Guatemalan doctors march to protest lack of medicine, equipment

Guatemala City, Feb 22 (EFE).- Doctors working at one of Guatemala’s two main hospitals marched on Tuesday in the capital to protest the lack of healthcare personnel, supplies and medical equipment to treat patients.

“We came with a single demand: that the public’s right to health be respected,” Napoleon Mendez, a doctor at the San Juan de Dios Hospital, one of the country’s two main hospitals, told reporters.

Mendez, the director of the emergency unit, warned before the Guatemalan Congress that the situation is complicated by the fact that “we’re treating infections without antibiotics” and that there are no “essential” medical supplies with which to treat patients.

“The questions we have are: Where is the money? Where are the millions of dollars in increased spending that should have put us in good shape in the hospitals and yet we’re in short supply and requesting the minimum?” the physician said, adding that he and his colleagues were powerless and were “seeing patients having seizures” without being able to treat them due to the lack of medications.
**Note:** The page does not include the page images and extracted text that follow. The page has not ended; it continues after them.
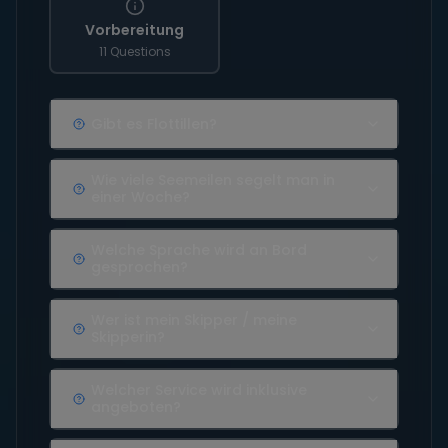
Vorbereitung
11 Questions
Gibt es Flottillen?
Wie viele Seemeilen segelt man in
einer Woche?
Welche Sprache wird an Bord
gesprochen?
Wer ist mein Skipper / meine
Skipperin?
Welcher Service wird inklusive
angeboten?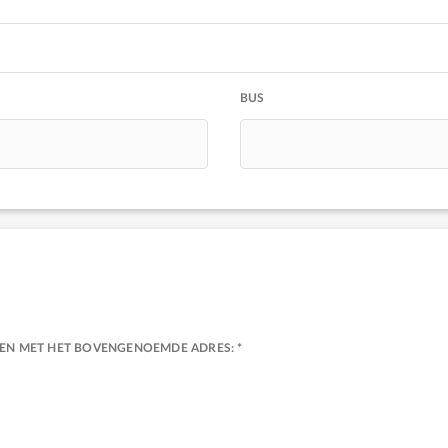
BUS
EEN MET HET BOVENGENOEMDE ADRES: *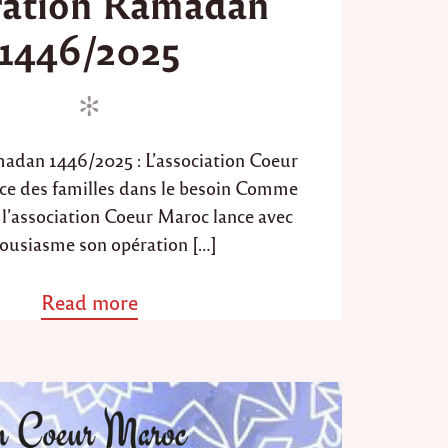
ation Ramadan
t
1446/2025
e
d
o
n
adan 1446/2025 : L’association Coeur
ce des familles dans le besoin Comme
 l’association Coeur Maroc lance avec
ousiasme son opération […]
Read more
a
b
o
u
t
"
O
p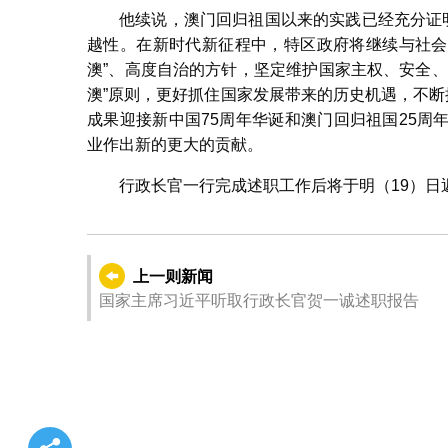
他续说，澳门回归祖国以来的实践已经充分证
越性。在新时代新征程中，特区政府将继续与社会
澳”、高度自治的方针，坚定维护国家主权、安全
澳”原则，更好抓住国家发展带来的历史机遇，不断
成果迎接新中国75周年华诞和澳门回归祖国25
业作出新的更大的贡献。
行政长官一行完成述职工作后将于明（19）日
上一则新闻
国家主席习近平听取行政长官贺一诚述职报告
The doctors marched from the hospital in downtown Guatemala City to Congress, located a few kilometers from the medical center with the aim of making their demands known to the legislative healthcare committee.

Participating in the demonstration were more than 500 physicians, who carried signs demanding “medications to treat patients” and urging the public to support their cause.

Since last week, doctors and nurses at San Juan de Dios Hospital have been saying that they lacked medications and that they did not even have acetominophen – a widely used pain reliever and fever reducer – or other basic drugs to provide to patients.

The Guatemalan Health Ministry said in a statement that the “shortage in the hospital network” was due to “four big problems” linked to purchasing that should be made by healthcare authorities.

According to the statement, the four problems are, specifically, purchasing “events” that have been nullified, the “reference prices” of medical supplies, “market variations” and global “transport … problems.”

San Juan de Dios Hospital, along with Roosevelt Hospital – both located in Guatemala City – are the country’s two main medical centers.